Ich knicke doch nicht ein

(2014)

Vielen Dank auch, liebes Gewissen,
Du fühlst Dich wohl ganz schlau,
wenn Du meinst, ich nähm es mit der Rettung der Welt
nicht so genau.
Misch Dich bitte nicht ständig ein
und hör endlich auf zu nerven,
ich bemühe mich doch und habe mir
fast gar nichts vorzuwerfen.

Ja, okay, ich war gestern bei Burger King
und hab dort Chicken Nuggets gegessen,
doch ansonsten bin ich Vegetarier,
ab und zu Fleisch ist doch angemessen.
Die Adidas-Schuhe fand ich halt schick.
Soll ich denn jedes Mal schauen,
wie fair ein Unternehmen produziert?
Da kann ich ja bald keinem mehr trauen!
Ich hatte nie ein eigenes Auto
und nutze nur Rad oder Bahn,
so geht’s doch klar, wenn ich in den Urlaub
auch mal fliege statt zu fahr’n!
Die Welt zu verbessern ist echt wichtig,
das sollte jeder versteh’n,
aber es kann nicht Sinn der Sache sein,
das völlig verbissen zu seh’n.

Ich knicke doch nicht ein, ich beuge mich nur leicht,
die Schmerzgrenze ist noch lange nicht erreicht.
Es ist doch nichts verloren, geschweige denn zu spät,
denn ich bin keiner, der seine Ideale verrät.
Ich würde nie behaupten: Meine Ziele war’n verkehrt.
Ich merke nur, dass ich realistischer werd.

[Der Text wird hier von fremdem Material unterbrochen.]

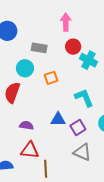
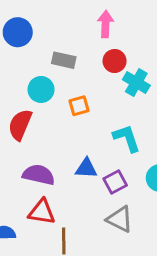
purple semicircle: (26, 125) -> (39, 175), size x1.5

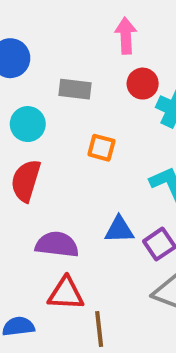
cyan circle: (41, 89) -> (28, 124), moved
orange square: (79, 106) -> (101, 148), turned 36

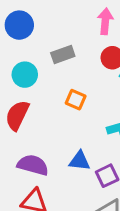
gray rectangle: (75, 89) -> (63, 54), turned -35

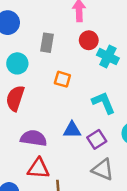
gray rectangle: (63, 54) -> (47, 43), turned -54

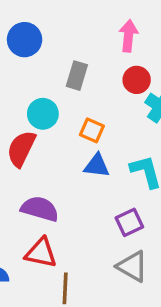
cyan circle: (17, 63) -> (43, 114), moved
blue triangle: (72, 130) -> (97, 166), moved

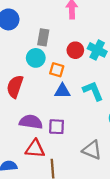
red circle: (137, 80) -> (75, 50), moved
cyan circle: (43, 114) -> (36, 58), moved
purple square: (129, 222) -> (57, 127), moved, turned 35

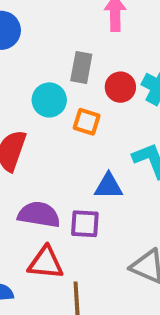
gray rectangle: (43, 37) -> (81, 67), moved
blue triangle: (62, 91) -> (109, 186), moved

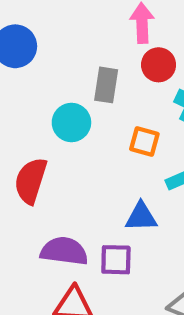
red circle: (120, 87) -> (159, 65), moved
orange square: (87, 122) -> (144, 142), moved

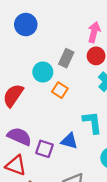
orange square: (144, 142) -> (60, 90), moved
blue triangle: (141, 217) -> (69, 141), moved

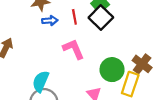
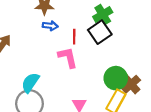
red line: (74, 17) -> (74, 37), moved
green circle: (112, 70) -> (116, 78), moved

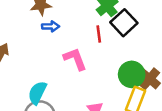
black square: (100, 32) -> (124, 23), moved
red line: (74, 37) -> (99, 34), moved

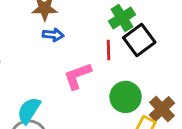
pink L-shape: (75, 59) -> (78, 76), turned -95
green circle: (132, 74) -> (126, 97), moved

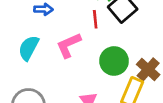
cyan semicircle: (29, 111) -> (29, 48), moved

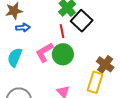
green circle: (114, 61) -> (63, 54), moved

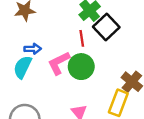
blue arrow: (23, 28) -> (33, 49), moved

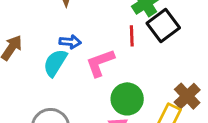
green circle: (81, 67) -> (127, 99), moved

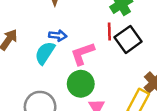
black square: (163, 25) -> (128, 39), moved
green circle: (127, 99) -> (81, 84), moved

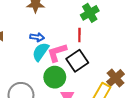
black square: (128, 39) -> (77, 61), moved
cyan semicircle: (45, 53) -> (41, 52), moved

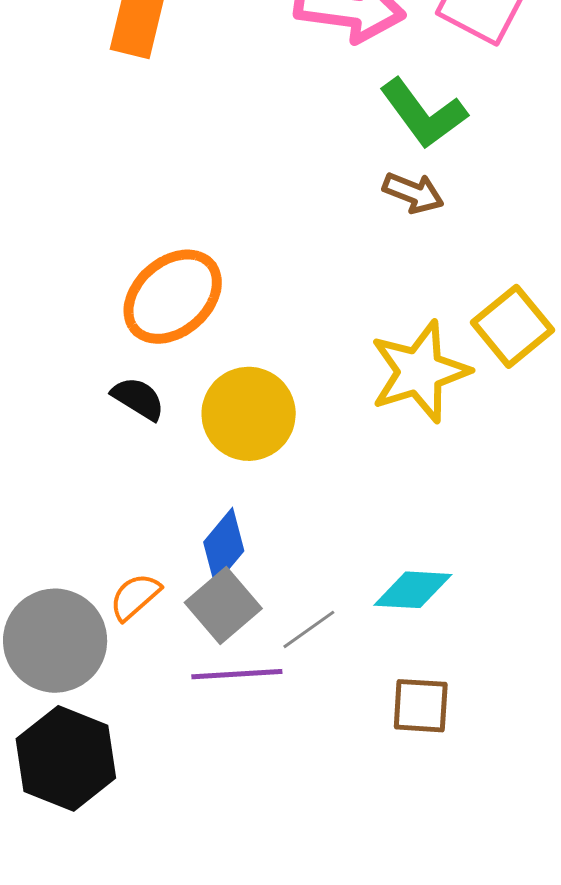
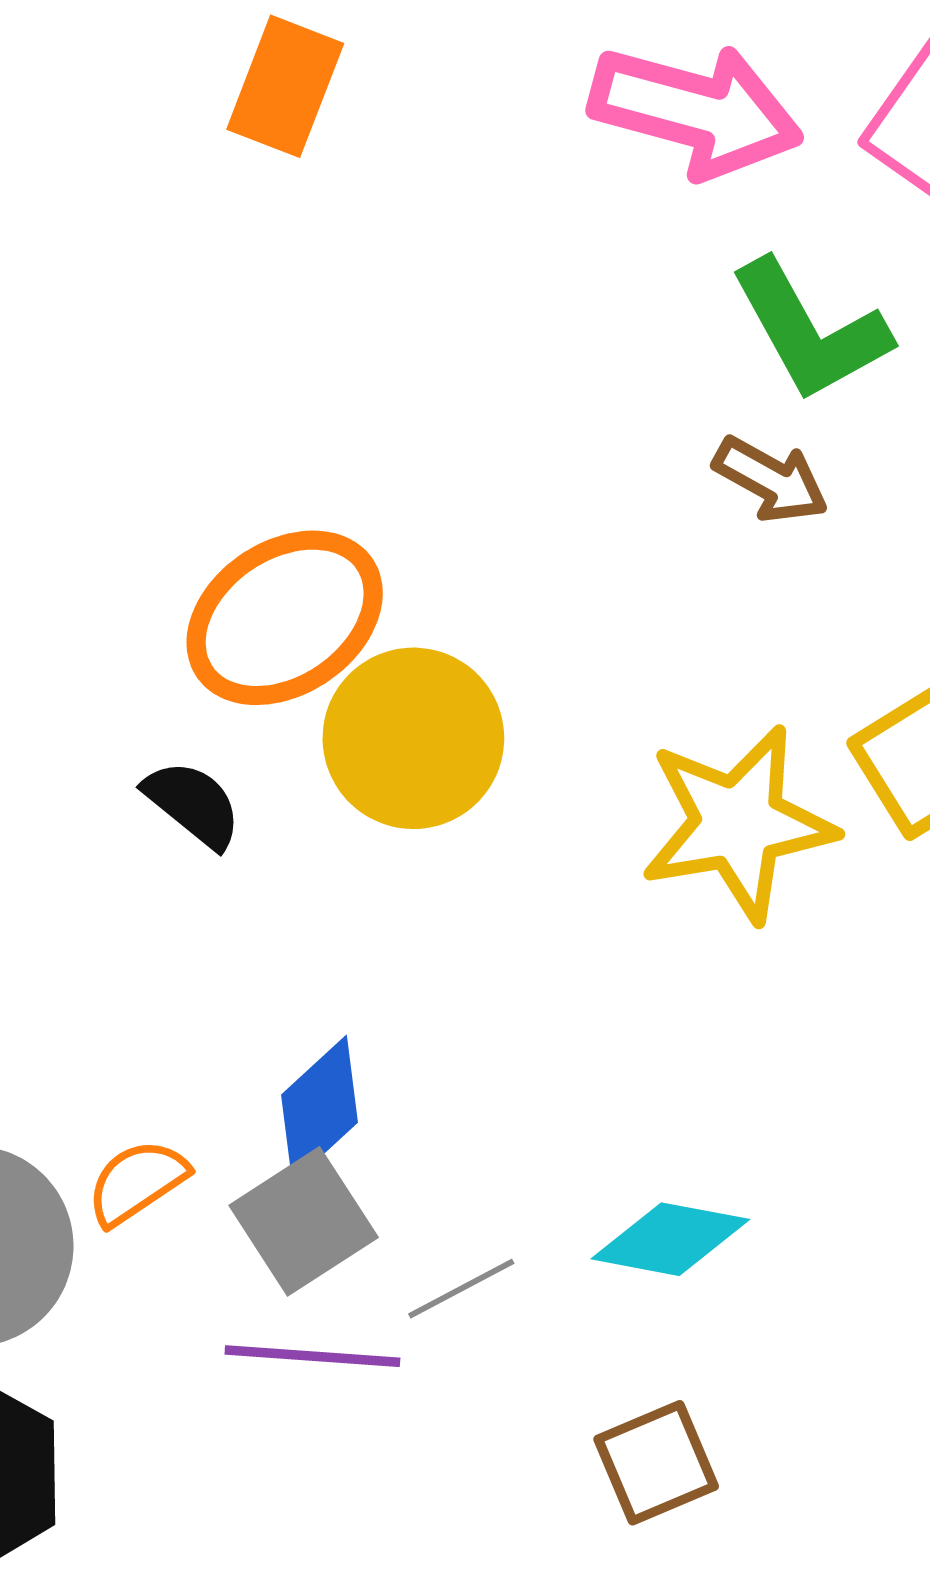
yellow circle: (249, 414) -> (413, 738), moved
brown square: (421, 706) -> (656, 1463), turned -34

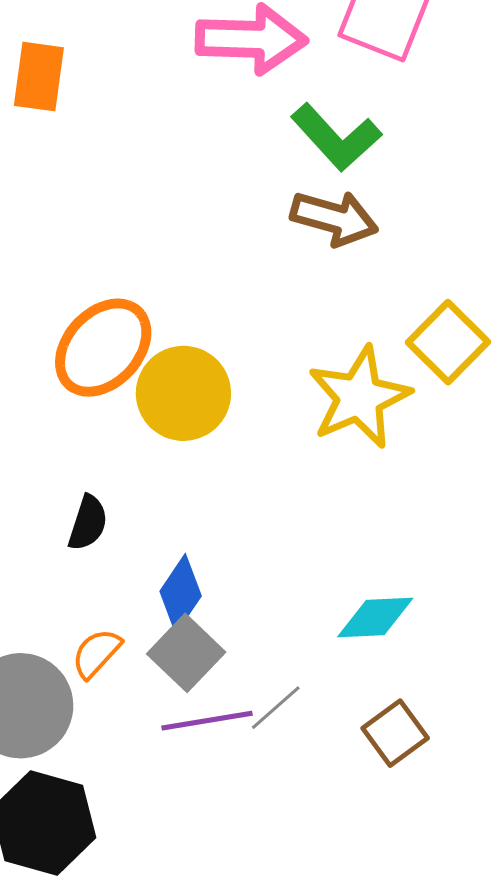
brown arrow: (771, 480) -> (334, 218), size x1.4
black semicircle: (193, 804) -> (88, 523), moved, turned 82
gray line: (461, 1289) -> (276, 708), moved

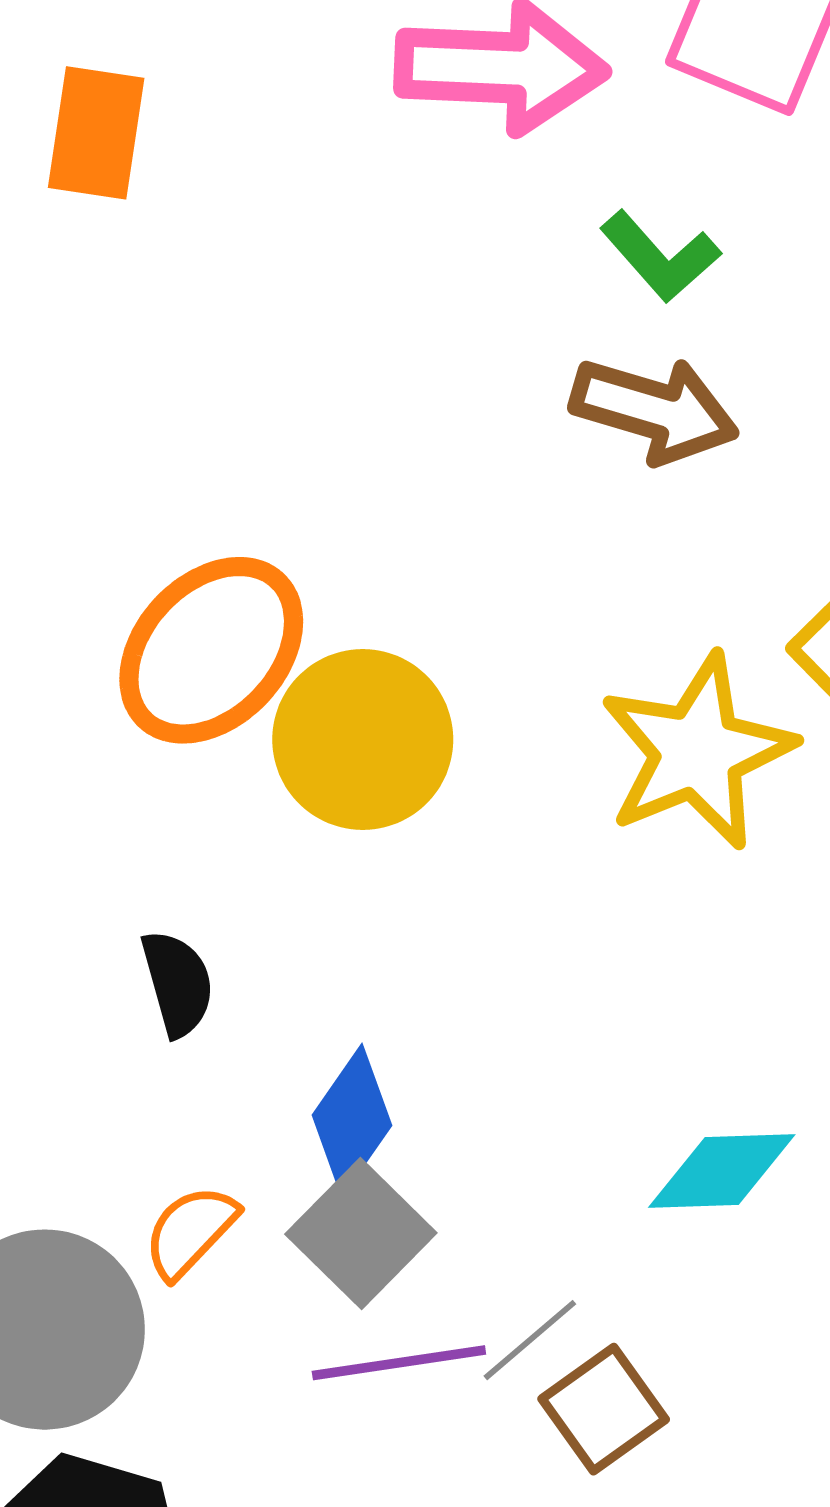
green L-shape: (336, 137) -> (660, 256), size x0.7
black semicircle: (88, 523) -> (178, 983), turned -34
brown square: (395, 733) -> (604, 1409), moved

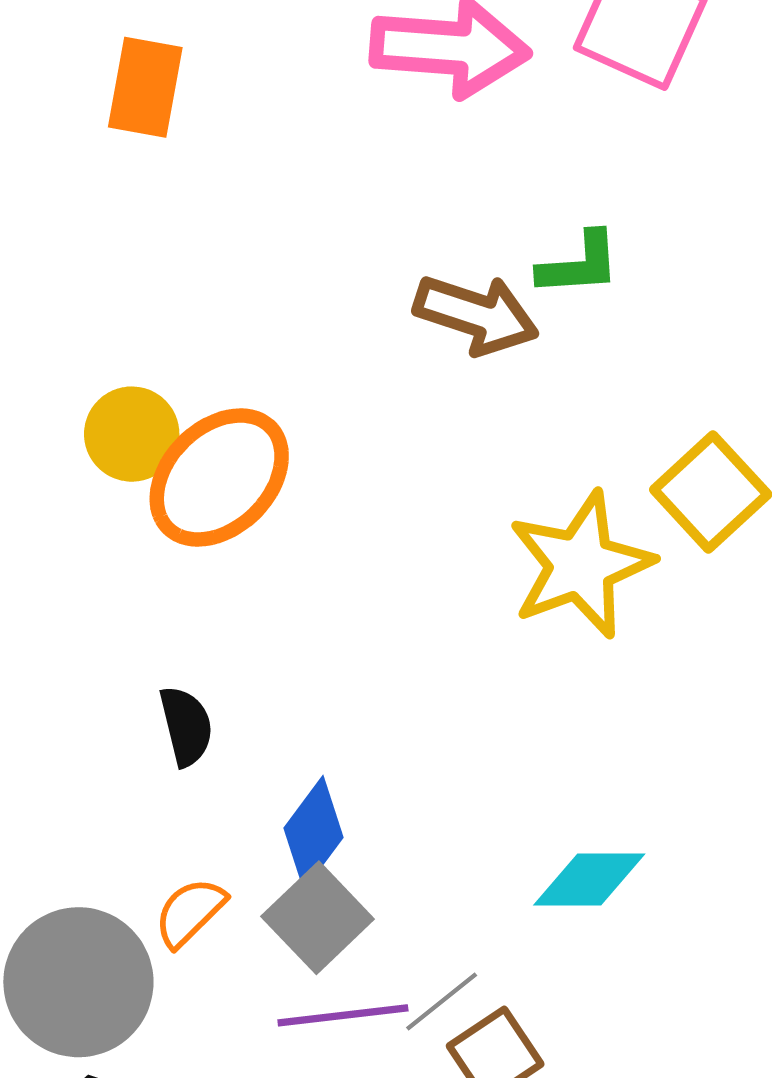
green L-shape: (660, 256) -> (579, 264), moved, turned -54
brown arrow: (654, 410) -> (476, 315), moved
yellow circle: (363, 740) -> (132, 434), moved, size x0.7

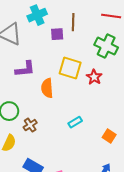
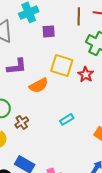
brown line: (73, 22) -> (79, 16), moved
orange semicircle: (47, 88) -> (39, 85), turned -114

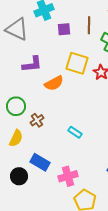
brown line: (79, 16) -> (89, 25), moved
cyan rectangle: (67, 119) -> (75, 132), moved, turned 64

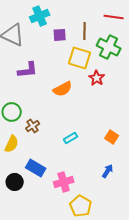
yellow square: (77, 63) -> (80, 58), moved
orange semicircle: (54, 83) -> (63, 89), moved
cyan rectangle: (75, 132) -> (71, 138), turned -64

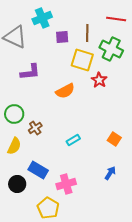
yellow pentagon: (81, 206) -> (48, 208), moved

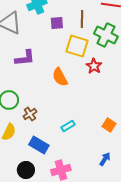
orange semicircle: (65, 91) -> (60, 77), turned 90
blue rectangle: (38, 170) -> (39, 145), moved
black circle: (17, 184) -> (26, 170), moved

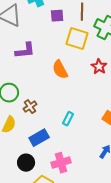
red star: (94, 66) -> (99, 67), moved
cyan rectangle: (68, 126) -> (68, 119), turned -32
blue rectangle: (39, 145) -> (39, 138), turned -60

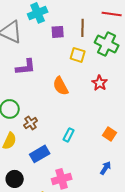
yellow square: (77, 39) -> (78, 55), size x0.7
black circle: (26, 163) -> (15, 179), moved

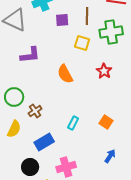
green cross: (107, 44) -> (111, 32), turned -35
orange square: (110, 134) -> (106, 122), moved
black circle: (15, 179) -> (30, 167), moved

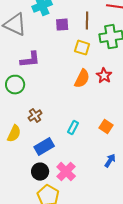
orange semicircle: (65, 74) -> (82, 79), moved, turned -126
green circle: (14, 97) -> (15, 85), moved
black circle: (30, 167) -> (40, 172), moved
pink cross: (66, 167) -> (66, 172), turned -30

Ich geb zu, ich finde den Gedanken schön,
es mir privat bequem einzurichten,
beim Eigenheim würd’ ich auf die große Küche
und den Garten nicht verzichten.
Doch erstmal muss ich darauf hinarbeiten,
um das alles bezahlen zu können.
Und hab ich mir das irgendwann verdient,
darf ich’s mir – wie ich finde – auch gönnen.
Engagement für Mensch und Natur
und politische Demonstrationen
unterstütze ich gerne, aber zwischendurch
muss ich mich doch auch mal schonen.
Die Welt zu verbessern finde ich super
und ist ein hehres Ziel!
Doch kann ich nicht immer auf alles achten,
das wird mir auf Dauer zu viel.

Ich knicke doch nicht ein, ich beuge mich nur leicht,
die Schmerzgrenze ist noch lange nicht erreicht.
Es ist doch nichts verloren, geschweige denn zu spät,
denn ich bin keiner, der seine Ideale verrät.
Ich würde nie behaupten: Meine Ziele war’n verkehrt.
Ich merke nur, dass ich realistischer werd.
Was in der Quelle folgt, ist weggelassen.